◆ Exercise instructions ◆
"Araç Nasıl Anlaşılır?" appears in one line of the records below. Output that line and each one after it, exactly, through the last line.

+++ Dataset records

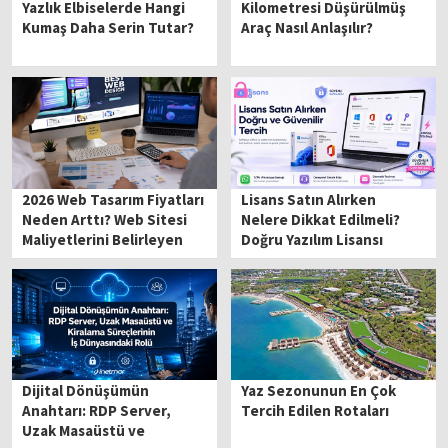
Yazlık Elbiselerde Hangi
Kilometresi Düşürülmüş
Kumaş Daha Serin Tutar?
Araç Nasıl Anlaşılır?
2026 Web Tasarım Fiyatları
Lisans Satın Alırken
Neden Arttı? Web Sitesi
Nelere Dikkat Edilmeli?
Maliyetlerini Belirleyen
Doğru Yazılım Lisansı
Kritik Unsurlar
Seçme Rehberi
Dijital Dönüşümün
Yaz Sezonunun En Çok
Anahtarı: RDP Server,
Tercih Edilen Rotaları
Uzak Masaüstü ve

++++++

◆ Finished exercise ◆
Araç Nasıl Anlaşılır?
2026 Web Tasarım Fiyatları
Lisans Satın Alırken
Neden Arttı? Web Sitesi
Nelere Dikkat Edilmeli?
Maliyetlerini Belirleyen
Doğru Yazılım Lisansı
Kritik Unsurlar
Seçme Rehberi
Dijital Dönüşümün
Yaz Sezonunun En Çok
Anahtarı: RDP Server,
Tercih Edilen Rotaları
Uzak Masaüstü ve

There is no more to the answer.